A study has found striking generational differences among Catholic women in Australia.
An 84-page summary of Australian responses to the International Survey of Catholic Women — described as one of the most extensive surveys of Catholic women ever undertaken — concluded that “older respondents were more supportive of reform and change than their younger counterparts across most themes, with younger respondents more likely to convey conservatism.”
Commenting on the age-based differences, the report’s co-author Tracy McEwan told the Sydney Morning Herald: “There has been a push back towards conservatism. I think that’s been impactful for young adults in the Church.”
But McEwan, a theologian and sociologist of religion and gender at the University of Newcastle, Australia, said that women of all ages voiced disappointment and frustration with the Church.
The summary, based on responses from 1,769 women in Australia who took part in the survey in March-April 2022, noted that there were “significant differences between age groupings” in responses to questions about Church reform.
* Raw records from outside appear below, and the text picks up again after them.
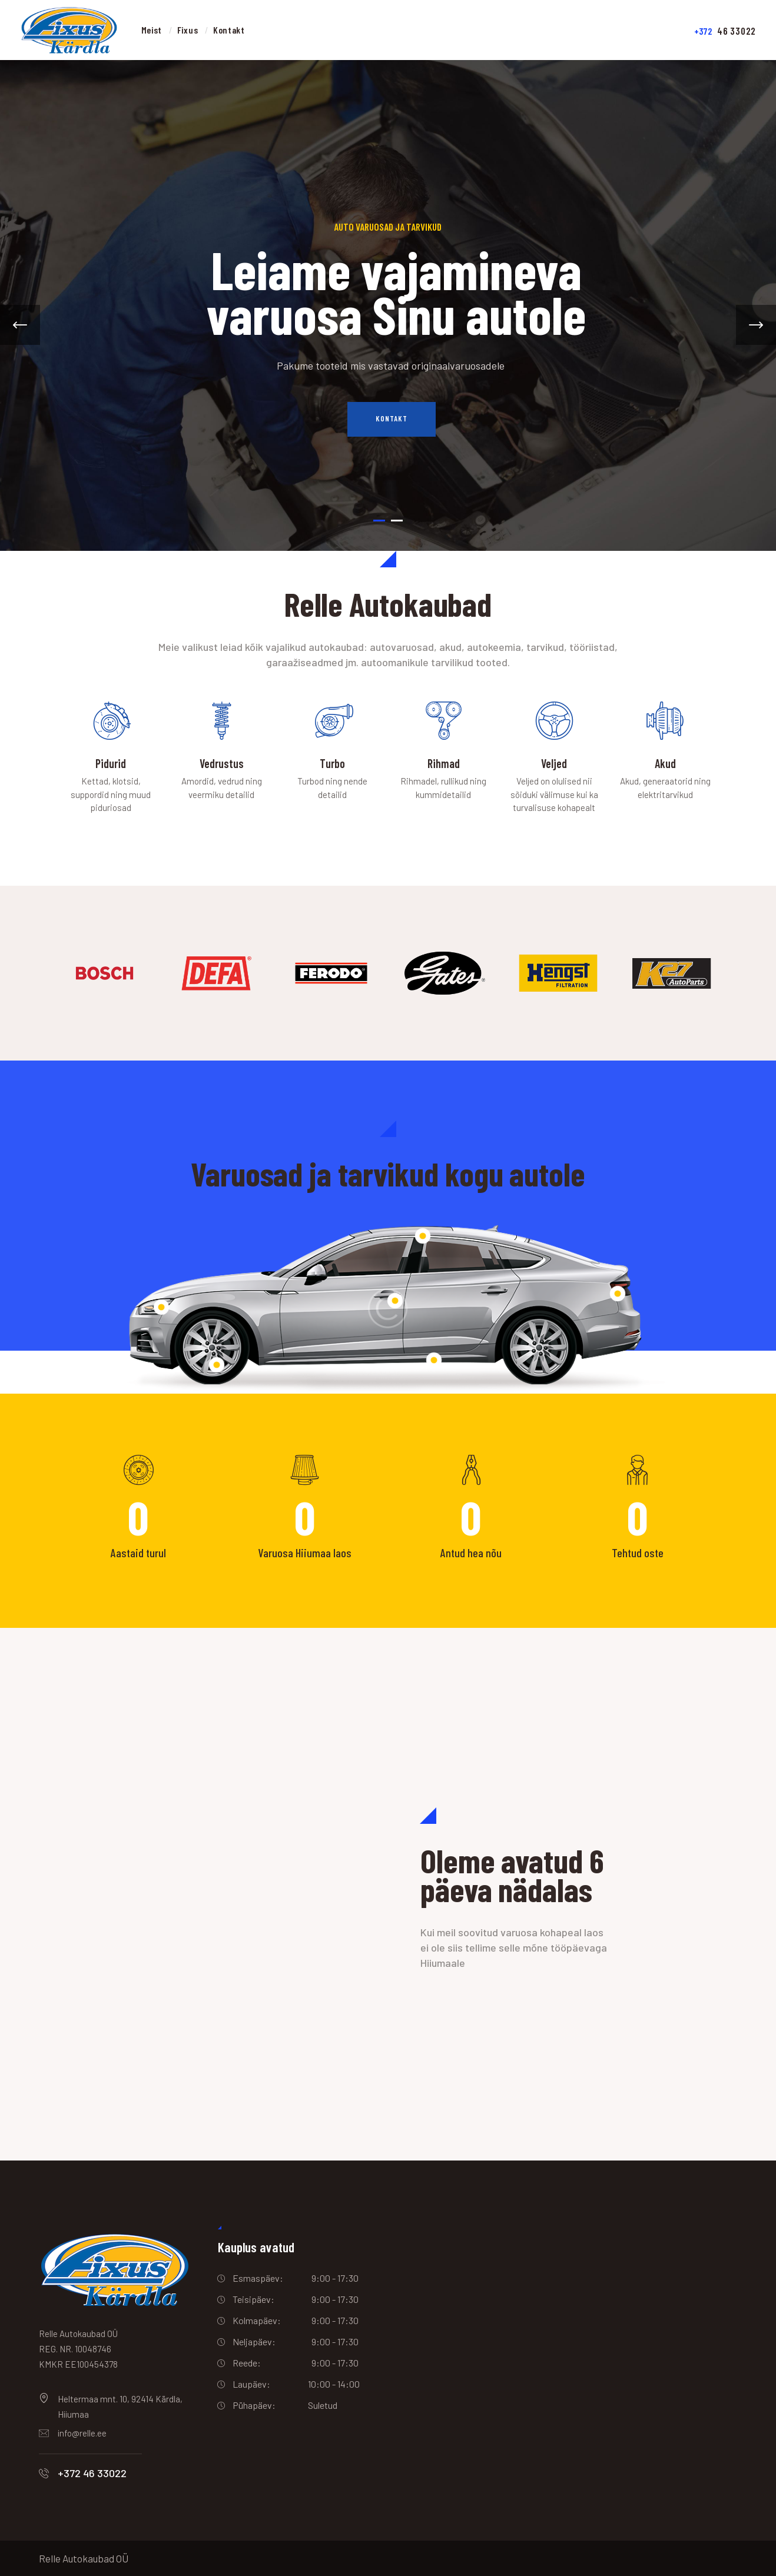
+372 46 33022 (92, 2473)
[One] (194, 1894)
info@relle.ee (82, 2433)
“In open responses there was a large group of mostly older respondents who prioritized reformation of the Church and its teachings via dialogue with ordinary Catholics and the secular world,” said the summary, which was made public Sept. 12.
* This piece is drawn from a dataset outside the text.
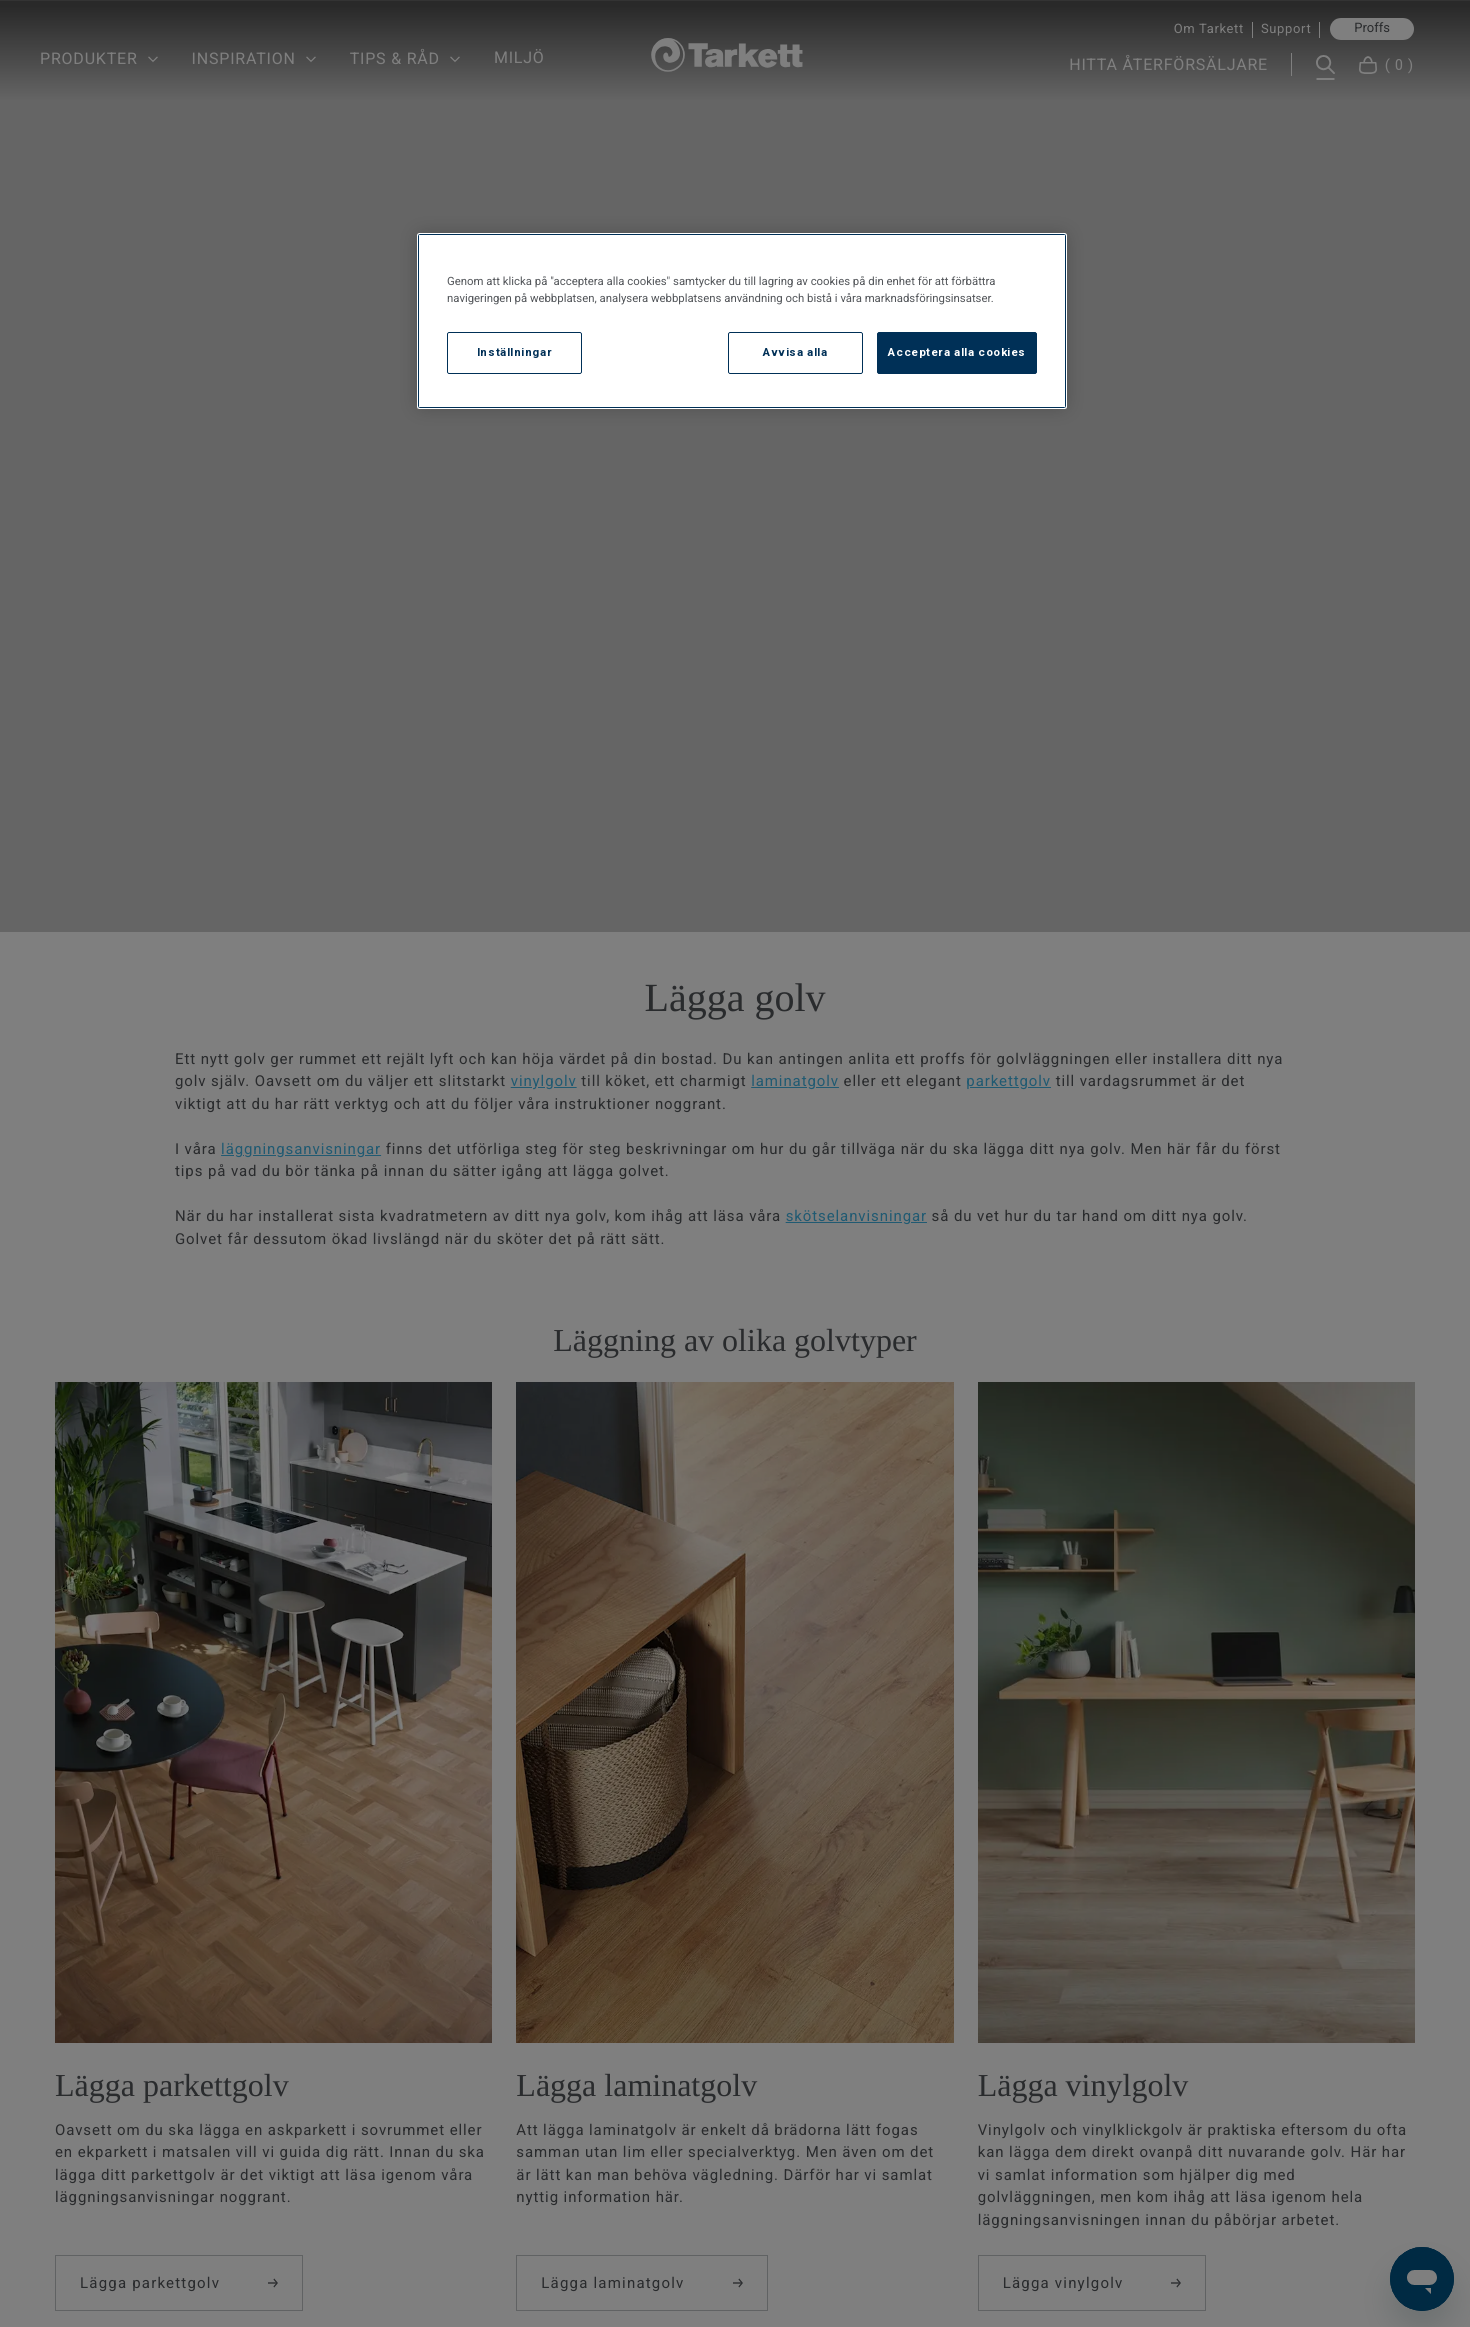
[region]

“By contrast, there was a smaller, younger cohort of respondents who rejected any modernization of the Church and understood reform as a return to orthodoxy and tradition, including the TLM [Traditional Latin Mass].”
Researchers said that a majority of respondents supported the priestly ordination of women — declared a sacramental impossibility by Pope John Paul II in his 1994 apostolic letter Ordinatio Sacerdotalis and since affirmed by Pope Francis — but “older respondents were a lot more likely to agree with the ordination of women than younger respondents.”
They said that younger age groupings were also “a lot less likely” to support the use of gender-inclusive language in the liturgy and Church documents.
The research also showed that a “smaller, younger cohort claimed to support greater respect for ‘tradition,’ including the continuation of the TLM, Eucharist adoration, and more reverent liturgy.”
“Some young respondents spoke passionately about the importance of traditional practices and the impact of the TLM on their faith,” the report’s authors commented, quoting a young Catholic woman who said: “The Church needs to re-introduce the missal of 1962 and the Traditional Latin Mass and rites and rituals.”
The report concluded that “older respondents were significantly more likely to support the full inclusion and respect of LGBTIQA+ persons than younger respondents.”
There were strong age-based variations also in responses to the statement “Remarriage after civil divorce should be allowed.” The report said: “Older respondents were a lot more likely to strongly agree or agree with the statement than younger respondents.”
While most Australian respondents backed the statement that clericalism is “damaging the Catholic Church,” younger women were less likely to agree or strongly agree with it.
“Agreement ranged from about half (52%) of those aged 18 to 40 years to 94% of respondents aged over 70 years,” researchers said.
Although they found strong overall support for the statement “Catholic social teaching is a good resource for social justice action,” researchers observed that “a small group of predominantly younger respondents criticized Catholic social teaching and action as a politicization of faith and doctrinal teaching.”
Similarly, there was broad support for the Church engaging in “climate action,” but “a group of mostly younger respondents expressed opposition to the idea that climate and ecological concerns should be addressed by the Church.”
The report quoted one younger respondent as saying: “We as a Church have forgotten the supernatural elements of our faith. We are not a social justice or climate change Church. We must hold fast to the truth no matter how unpopular.”
The findings follow the conclusion of a plenary council held by the Church in Australia in which many of the same issues and divides emerged during at times heated and contentious debates and votes which were eventually resolved through a series of compromise motions.
The Australian report follows the publication of an 88-page analysis of the worldwide findings of the International Survey of Catholic Women.
The report, written by researchers based at the University of Newcastle, was based on 17,200 responses from Catholic women in 104 countries. Around 20% of respondents were aged 18 to 40.
Researchers said that the age pattern found in the Australian data was echoed in other countries such as Canada, Ireland, New Zealand, the U.K., and the U.S., but was less evident in non-English-speaking countries.
The authors of the Australian summary said there were several possible reasons for the conservatism voiced by younger respondents.
“One hypothesis is that, although there was diversity among respondents in younger age groupings, most young women who completed the survey were part of a highly committed subgroup of young Catholics,” they wrote.
Another possibility, they said, was that “levels of conservatism are related to a combination of generational and life-stage effects.”
“For example, Vatican II and Humanae Vitae could have been impactful for older generations of Catholic women,” they wrote. “Younger Catholic women may have been influenced by events such as World Youth Day.”
They added: “In this instance, life-stage patterns suggest as Catholic women travel through the life course they gain lived experience of the complexities of faith practice, doctrine, and of life more generally.”
“For example, older respondents’ higher level of agreement for reform may be related to a greater sense of frustration after many years of service and working for change in Church and parish life.”
Co-author Tracy McEwan personally presented the global research to Pope Francis at the Vatican in March. The research team has sent the report to every Catholic bishop in Australia.